First, we considered time as the only parameter. Our numerical results showed that both stabilized ROMs accurately reproduce time-averaged FOM solutions. We obtained a high-accuracy ROM reconstruction for \(Re=2000,3500\) when the added artificial viscosity is sufficiently large. In addition, we showed that for such large values, the constant and coefficient-dependent viscosity ROMs become equivalent and both approaches can be used without a notable impact on the accuracy of the solution. The relative error for the time-averaged axial velocity is around \(10^{-2}\), while the relative error for the pressure is approximately \(10^{-1}\). For \(Re=6500\), the ROMs solution becomes less accurate in the sudden expansion region and the relative error for the time-averaged axial velocity increases to \(10^{-1}\).

Next, we added the Reynolds number to the parameter space.

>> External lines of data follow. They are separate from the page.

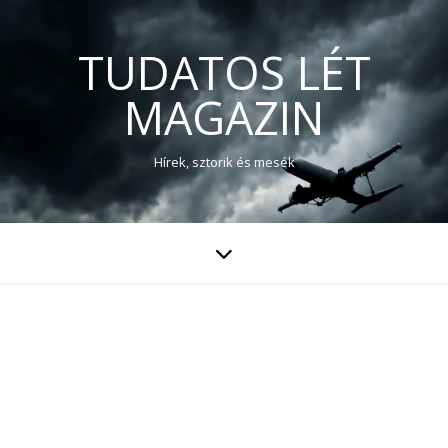
TUDATOS LÉT
MAGAZIN
Hírek, sztorik és mesék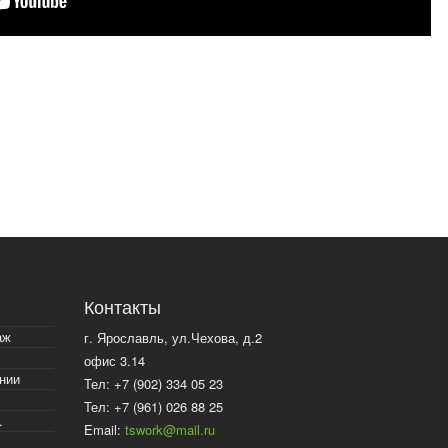
Контакты
аж
г. Ярославль, ул.Чехова, д.2
офис 3.14
нии
Тел: +7 (902) 334 05 23
Тел: +7 (961) 026 88 25
.
Email:
tswork@mail.ru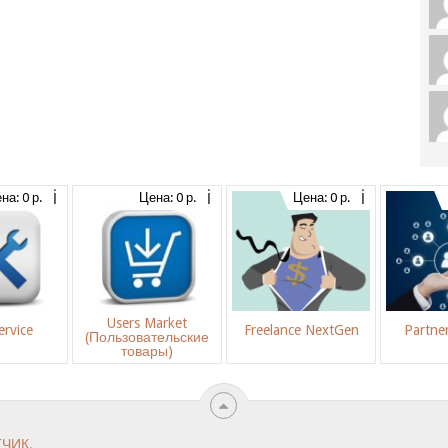
на: 0 р.
Цена: 0 р.
Цена: 0 р.
Users Market
rvice
Freelance NextGen
Partne
(Пользовательские
товары)
ТЧИК
.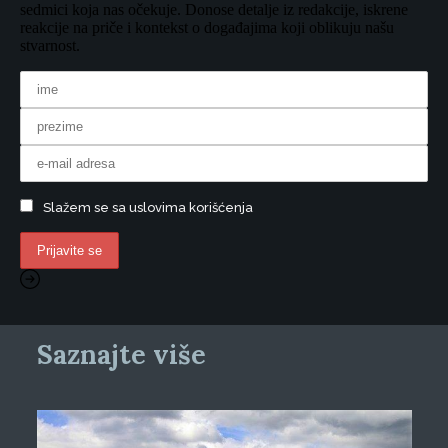
sedmici koja nas očekuje. Donose detalje iz redakcije, iskrene
reakcije na priče i kontekst o događajima koji oblikuju našu
stvarnost.
Slažem se sa uslovima korišćenja
Saznajte više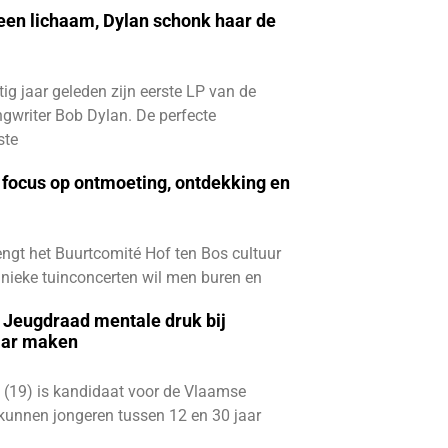
 een lichaam, Dylan schonk haar de
ftig jaar geleden zijn eerste LP van de
gwriter Bob Dylan. De perfecte
ste
focus op ontmoeting, ontdekking en
ngt het Buurtcomité Hof ten Bos cultuur
e unieke tuinconcerten wil men buren en
e Jeugdraad mentale druk bij
aar maken
 (19) is kandidaat voor de Vlaamse
kunnen jongeren tussen 12 en 30 jaar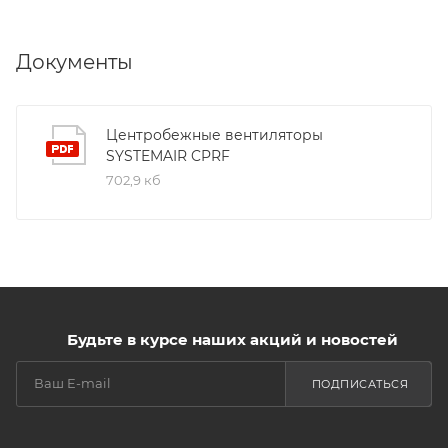
Документы
Центробежные вентиляторы
SYSTEMAIR CPRF
702,9 кб
Будьте в курсе наших акций и новостей
ПОДПИСАТЬСЯ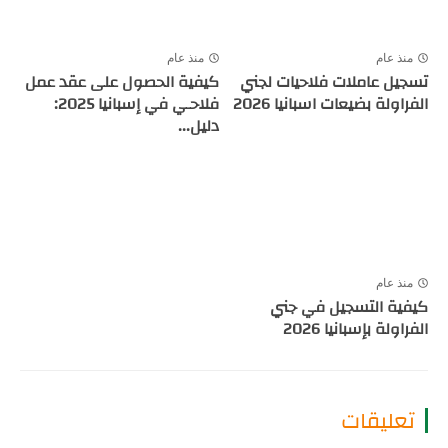
منذ عام
منذ عام
تسجيل عاملات فلاحيات لجني
كيفية الحصول على عقد عمل
الفراولة بضيعات اسبانيا 2026
فلاحـي في إسبانيا 2025:
دليل...
منذ عام
كيفية التسجيل في جني
الفراولة بإسبانيا 2026
تعليقات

We observed that the accuracy of the ROM solution depends on the Reynolds number: as the Reynolds number gets higher, the ROM solution becomes progressively less accurate in the sudden expansion, also seen when time is the only parameter. However, for all Re, the relative error for axial velocity ranges between \(10^{-1}\) and \(10^{-2}\), while the relative error for pressure is around \(10^{-1}\).

The main limitation of these stabilized ROMs appears when the added artificial viscosity is large enough to ensure good accuracy: the ROM solution becomes steady. We plan to overcome the limitation through the use of more sophisticated stabilization techniques based on elliptic filters.